A while after this, maybe a few hundred million years after the Big Bang, the dark ages ended when the first stars and galaxies formed and the energy pouring out from them ionized the hydrogen and helium, splitting the atoms back again in protons and electrons, — this is the epoch of reionization.
Astronomers have been looking for sources that reionized the early universe. The usual suspects have been the first astronomical objects, especially the newborn small galaxies. But observing ionizing radiation from these sources is next to impossible. The probability that a fraction of extreme-UV photons escape the host galaxy and are caught by a telescope on Earth is practically zero, because these photons will be absorbed by the gas in the galaxy or the gas surrounding the galaxy or the matter between the galaxy and us.

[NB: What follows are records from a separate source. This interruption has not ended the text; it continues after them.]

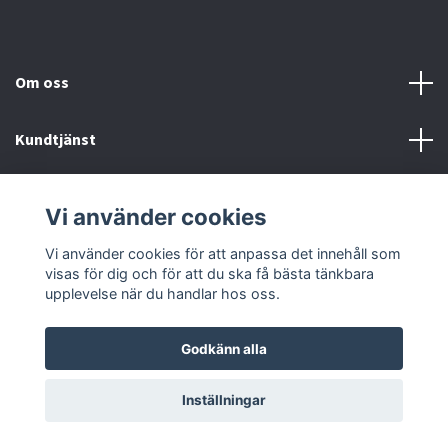
Om oss
Kundtjänst
Fotmeny
Vi använder cookies
Sociala medier
Vi använder cookies för att anpassa det innehåll som
visas för dig och för att du ska få bästa tänkbara
upplevelse när du handlar hos oss.
Godkänn alla
© 2026 Onstyle
Inställningar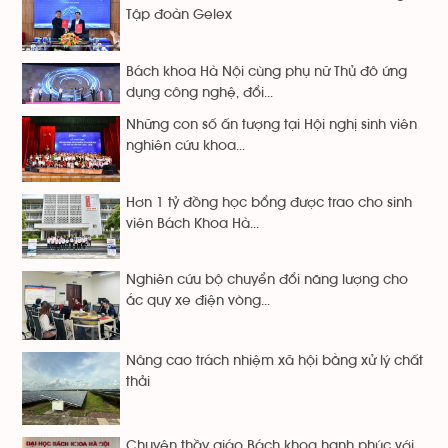
Tập đoàn Gelex
Bách khoa Hà Nội cùng phụ nữ Thủ đô ứng
dụng công nghệ, đổi...
Những con số ấn tượng tại Hội nghị sinh viên
nghiên cứu khoa...
Hơn 1 tỷ đồng học bổng được trao cho sinh
viên Bách Khoa Hà...
Nghiên cứu bộ chuyển đổi năng lượng cho
ắc quy xe điện vòng...
Nâng cao trách nhiệm xã hội bằng xử lý chất
thải
Chuyện thầy giáo Bách khoa hạnh phúc với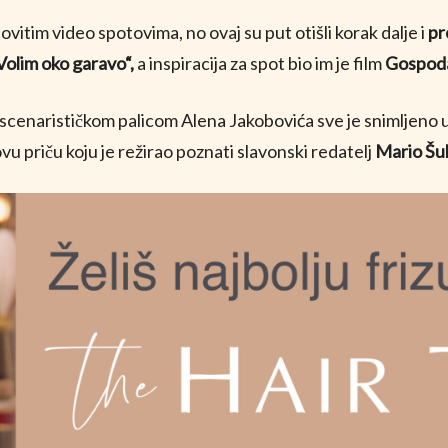
vitim video spotovima, no ovaj su put otišli korak dalje i
pr
Volim oko garavo“,
a inspiracija za spot bio im je film
Gospoda
HR
d scenarističkom palicom Alena Jakobovića sve je snimljeno 
vu priču koju je režirao poznati slavonski redatelj
Mario Šul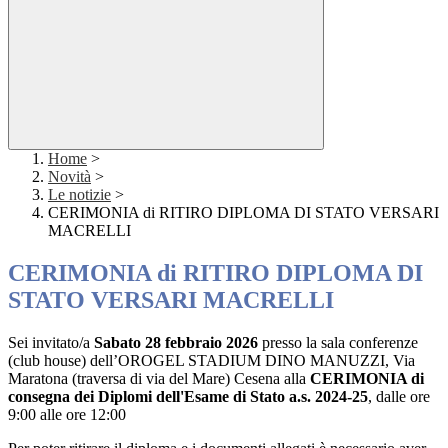
Home
>
Novità
>
Le notizie
>
CERIMONIA di RITIRO DIPLOMA DI STATO VERSARI
MACRELLI
CERIMONIA di RITIRO DIPLOMA DI
STATO VERSARI MACRELLI
Sei invitato/a
Sabato 28 febbraio 2026
presso la sala conferenze
(club house) dell’OROGEL STADIUM DINO MANUZZI, Via
Maratona (traversa di via del Mare) Cesena alla
CERIMONIA di
consegna dei Diplomi dell'Esame di Stato a.s. 2024-25
, dalle ore
9:00 alle ore 12:00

How some of these high-energy photons manage to cross all the barriers and reach Earth is a mystery. The absorption in the intergalactic medium is so severe that it is impossible to observe ionizing photons in the reionization epoch directly.
“In the later epoch, the intergalactic absorbers decrease and we have a chance to detect such photons, but it is still like a lottery,” said co-author Dr Akio Inoue, professor of Waseda University in Japan.